Business Standard

Oil prices flat in choppy trade, output cut signal

- AGENCIES

Leading Gulf oil exporters Saudi Arabia and Kuwait gave a clear signal on Thursday that Opec plans to extend into the second half of the year a deal with non-member producers to curb supplies of crude.

Oil prices were little changed on Thursday in a seesaw trading session, as investors weighed rising U.S. production against comments from leading Gulf oil producers that an extension to Opec-led supply cuts was likely.

Brent futures were up 15 cents to $53.08 a barrel were at 11:40 a.m. EDT (1540 GMT). U.S. crude futures were up 6 cents at $50.50 a barrel.

Consensus is growing among oil producers that a supply restraint pact that started in January should be prolonged after its initial sixmonth term, Saudi Energy Minister Khalid al-Falih said.

"There is consensus building but it's not done yet," Falih told reporters at a conference in the United Arab Emirates.

Kuwait's oil minister Essam alMarzouq said he expected the agreement to be extended.

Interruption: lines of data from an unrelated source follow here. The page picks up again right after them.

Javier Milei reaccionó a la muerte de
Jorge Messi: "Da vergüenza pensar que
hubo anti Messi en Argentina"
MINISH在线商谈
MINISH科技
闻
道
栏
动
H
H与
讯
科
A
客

"Russia is on board preliminar­ily ... Compliance from Russia is very good," Marzouq said. Opec Secretary-General Mohammed Barkindo, noting that Marzouq chairs a committee that measures compliance with the cuts, said: "It is significan­t that the Kuwaiti minister has come out in public and said this."

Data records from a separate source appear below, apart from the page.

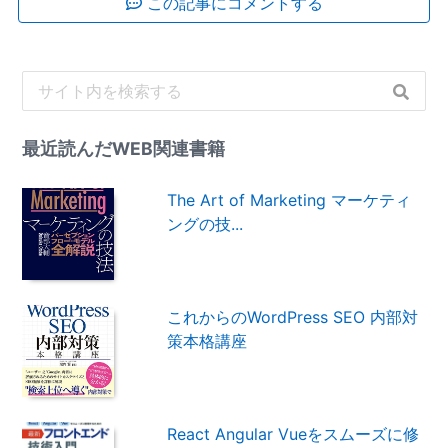
この記事にコメントする
最近読んだWEB関連書籍
The Art of Marketing マーケティ
ングの技...
これからのWordPress SEO 内部対
策本格講座
React Angular Vueをスムーズに修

Opec is keen that nonmember producers play their promised part in supporting the group's efforts to lift prices, which have recovered to $53 a barrel from lows last year below $30.

The Organizati­on of the Petroleum Exporting Countries and non-Opec meet on May 25 to discuss extending the curbs that total 1.8 million barrels daily, two-thirds of that from the Opec.

Opec sources said an internal assessment was that if they failed to extend the agreement, oil could slide back to $30-$40 a barrel.

Falih said his main concern was to reduce global oil inventorie­s, calling that "the main indicator for the success of the initiative".

While inventorie­s held at sea and in producer countries have dropped, they remain stubbornly high in consumer regions, particular­ly in Asia and the United States.